Aaron D. Wyner

Aaron D. Wyner ( born March 17, 1939 in the Bronx, New York, † September 29, 1997 in Morristown ) was an American information theorist.

Wyner graduated from the Bronx High School of Science ( completion in 1955 ) at Queens College of the City University of New York ( bachelor's degree in Mathematics and Physics 1960) and Columbia University, where in 1960 he earned his bachelor's degree in electrical engineering and in 1963 received his doctorate in electrical engineering. Topic of the thesis was the algebraic theory of convolutional codes. After that, he was briefly an assistant professor at Columbia University before moving in 1963 to the Bell Laboratories in Murray Hill, where he since 1974 the Department of Communication Analysis Research conducted (as successor by Stephen O. Rice). From 1993 he was in the Department of Information theory and he was Distinguished Member of the Technical Staff.

1969/70 he was a Guggenheim Fellow at the Weizmann Institute and the Technion. He also taught part-time at Columbia University, Princeton University and the Polytechnic Institute of Brooklyn.

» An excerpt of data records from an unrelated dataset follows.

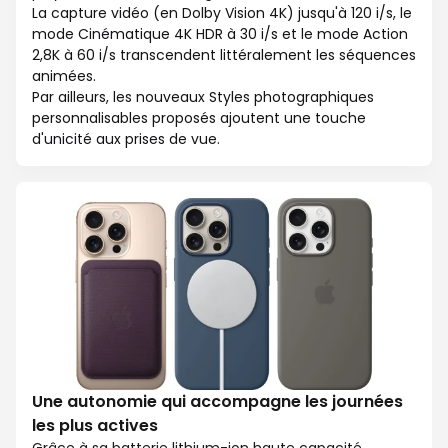
La capture vidéo (en Dolby Vision 4K) jusqu'à 120 i/s, le
mode Cinématique 4K HDR à 30 i/s et le mode Action
2,8K à 60 i/s transcendent littéralement les séquences
animées.
Par ailleurs, les nouveaux Styles photographiques
personnalisables proposés ajoutent une touche
d'unicité aux prises de vue.
Une autonomie qui accompagne les journées
les plus actives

He dealt with coding theory ( channel coding under white noise, algebraic coding, multi-user coding), optical communications processing, cryptography, data compression ( Lempel - Ziv analysis of the algorithm), mobile networks and stochastic processes. In cryptography, its model of the wire -tap channel has been known ( Bell System Technical Journal 1975), that is intercepted communication channels. He showed that it is possible to transmit at a main channel with a sufficiently large capacity compared to listening channel messages to the legitimate receiver, which remain secret from the eavesdropper, as they are hidden in the noise.

Wyner was a member of the National Academy of Engineering ( 1994) and IEEE Fellow. He received the Claude E. Shannon Award. In 1976 he was President of the IEEE Information Theory Society and editor of the IEEE Transactions on Information Theory.

With Neil Sloane he gave the Collected Papers of Claude Shannon out ( IEEE Press, 1993).

Writings

  • The Capacity of the Band - Limited Gaussian Channel, Bell System Technical Journal, Volume 45, March 1966, pp. 359-395.
  • The Wire -Tap Channel, Bell System Technical Journal, Vol 54, 1975, p 1355-1387, pdf
  • Recent results in Shannon theory, IEEE Trans Inform Theory, IT -20, January 1974, pp. 2-10
  • On Coding and Information Theory - An Expository paper, SIAM Review, Volume 11, 1969, pp. 317-346.
  • With Lane H. Brandenburg Capacity of the Gaussian channel with memory: The multivariate case, Bell System Technical Journal, Volume 53, 1974, p 745-778.